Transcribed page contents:
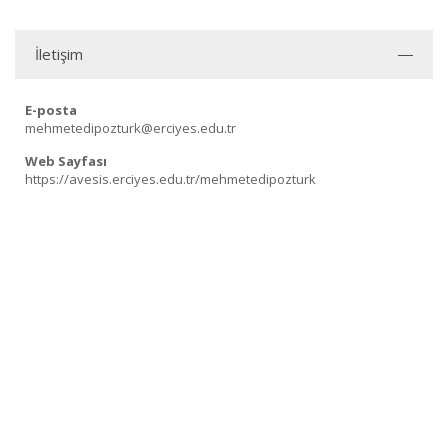
İletişim
E-posta
mehmetedipozturk@erciyes.edu.tr
Web Sayfası
https://avesis.erciyes.edu.tr/mehmetedipozturk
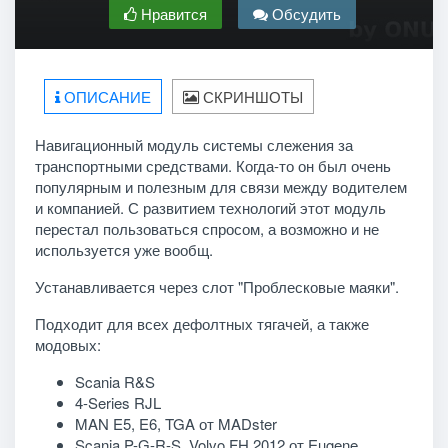
Нравится
Обсудить
ОПИСАНИЕ
СКРИНШОТЫ
Навигационный модуль системы слежения за
транспортными средствами. Когда-то он был очень
популярным и полезным для связи между водителем
и компанией. С развитием технологий этот модуль
перестал пользоваться спросом, а возможно и не
используется уже вообщ.
Устанавливается через слот "Проблесковые маяки".
Подходит для всех дефолтных тягачей, а также
модовых:
Scania R&S
4-Series RJL
MAN E5, E6, TGA от MADster
Scania P-G-R-S, Volvo FH 2012 от Eugene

Exercise directions: Only the records themselves, retyped exactly, belong in the answer; please leave all images behind.

Task output:
İletişim
E-posta
mehmetedipozturk@erciyes.edu.tr
Web Sayfası
https://avesis.erciyes.edu.tr/mehmetedipozturk
Нравится
Обсудить
ОПИСАНИЕ
СКРИНШОТЫ
Навигационный модуль системы слежения за
транспортными средствами. Когда-то он был очень
популярным и полезным для связи между водителем
и компанией. С развитием технологий этот модуль
перестал пользоваться спросом, а возможно и не
используется уже вообщ.
Устанавливается через слот "Проблесковые маяки".
Подходит для всех дефолтных тягачей, а также
модовых:
Scania R&S
4-Series RJL
MAN E5, E6, TGA от MADster
Scania P-G-R-S, Volvo FH 2012 от Eugene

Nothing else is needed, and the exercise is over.